MTZ, MAZ to Open Assembling Facilities in Venezuela in Autumn 2011
OREANDA-NEWS. February 14, 2011. Facilities to assemble MTZ tractors and MAZ trucks will be open in Venezuela in autumn 2011, First Deputy Prime Minister of Belarus Vladimir Semashko told a session of the Ministry of Industry.
“We are to open a company assembling MAZ tractors and MAZ trucks in Venezuela on 31 October 2011. The estimated capacity of the company is 10,000 tractors and 5,000 trucks a year. There are plans to set up a facility producing loading machinery later.
Apart from engineering companies, Belarus is about to open a brick plant, which will manufacture 100 million conventional bricks a year.
Vladimir Semashko called for the Belarusian engineering companies to tap the promising markets of Brazil and Venezuela. Belarus and Venezuela are set to conclude an agreement on the deliveries of Venezuelan iron to Belarusian Steel Work. Venezuela had previously carried out these supplies, while the agreement will help make these deliveries permanent.

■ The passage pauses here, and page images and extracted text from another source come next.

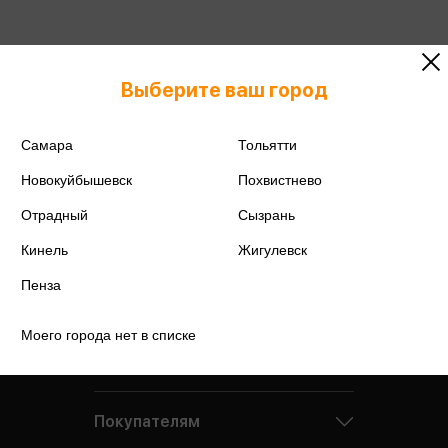
Выберите ваш город
Самара
Тольятти
Новокуйбышевск
Похвистнево
Отрадный
Сызрань
Кинель
Жигулевск
Пенза
Моего города нет в списке
Компания
Покупателям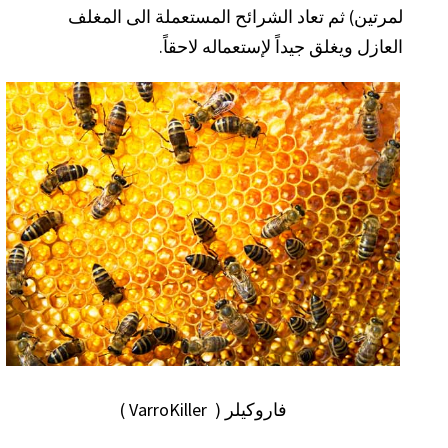
لمرتين) ثم تعاد الشرائح المستعملة الى المغلف
العازل ويغلق جيداً لإستعماله لاحقاً.
فاروكيلر ( VarroKiller )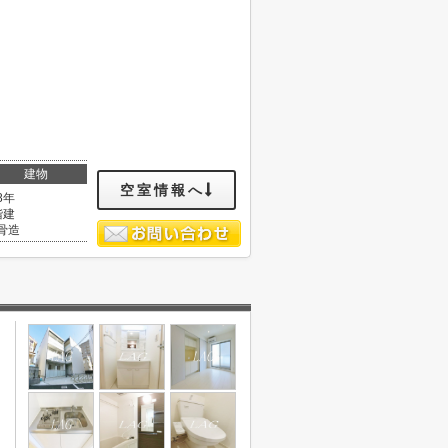
建物
空室情報へ
8年
階建
骨造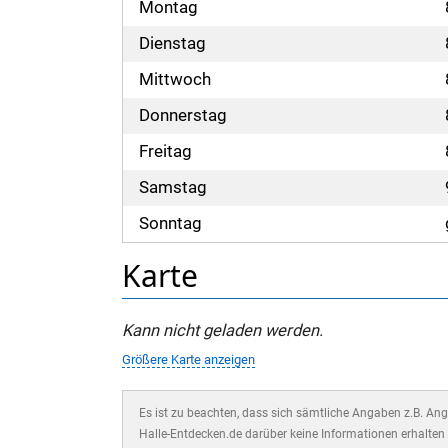
Montag
Dienstag
Mittwoch
Donnerstag
Freitag
Samstag
Sonntag
Karte
Kann nicht geladen werden.
Größere Karte anzeigen
Es ist zu beachten, dass sich sämtliche Angaben z.B. Ange
Halle-Entdecken.de darüber keine Informationen erhalten 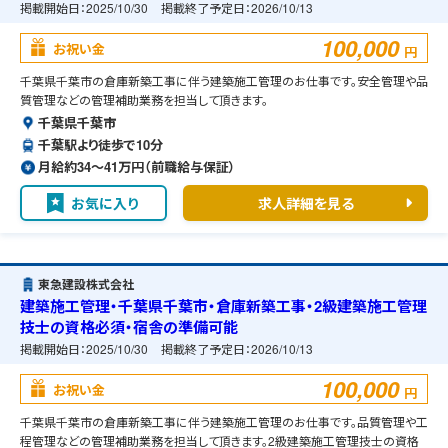
掲載開始日：
2025/10/30
掲載終了予定日：
2026/10/13
100,000
お祝い金
円
千葉県千葉市の倉庫新築工事に伴う建築施工管理のお仕事です。安全管理や品
質管理などの管理補助業務を担当して頂きます。
千葉県千葉市
千葉駅より徒歩で10分
月給約34〜41万円（前職給与保証）
お気に入り
求人詳細を見る
東急建設株式会社
建築施工管理・千葉県千葉市・倉庫新築工事・2級建築施工管理
技士の資格必須・宿舎の準備可能
掲載開始日：
2025/10/30
掲載終了予定日：
2026/10/13
100,000
お祝い金
円
千葉県千葉市の倉庫新築工事に伴う建築施工管理のお仕事です。品質管理や工
程管理などの管理補助業務を担当して頂きます。2級建築施工管理技士の資格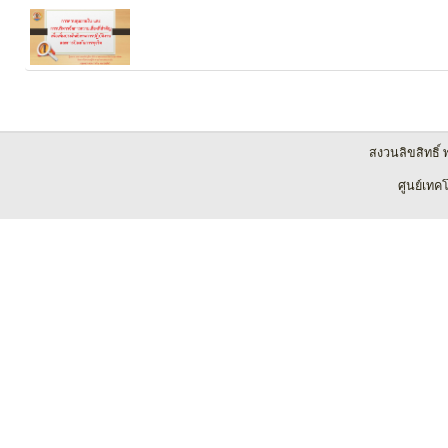
สงวนลิขสิทธิ์
ศูนย์เทค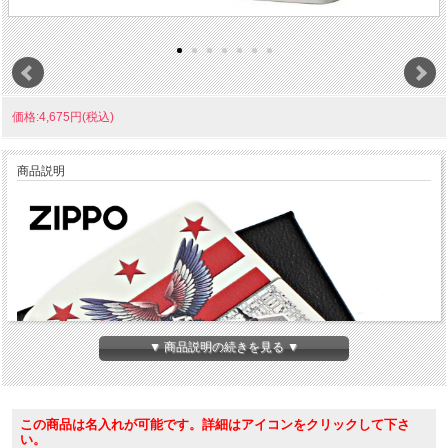
価格:4,675円(税込)
商品説明
▼ 商品説明の続きを見る ▼
この商品は名入れが可能です。詳細はアイコンをクリックして下さ
い。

Vladimir Semashko stressed that Belarus should increase its export, to reach zero balance of foreign trade in 2014 and secure positive balance afterwards. He said that government contracts will be reduced and engineering companies will not be able to rely on them as before. For instance, the government has bought about 1,600 Gomselmash harvesters. In the future the government will buy less thus making the manufacturers tap overseas markets.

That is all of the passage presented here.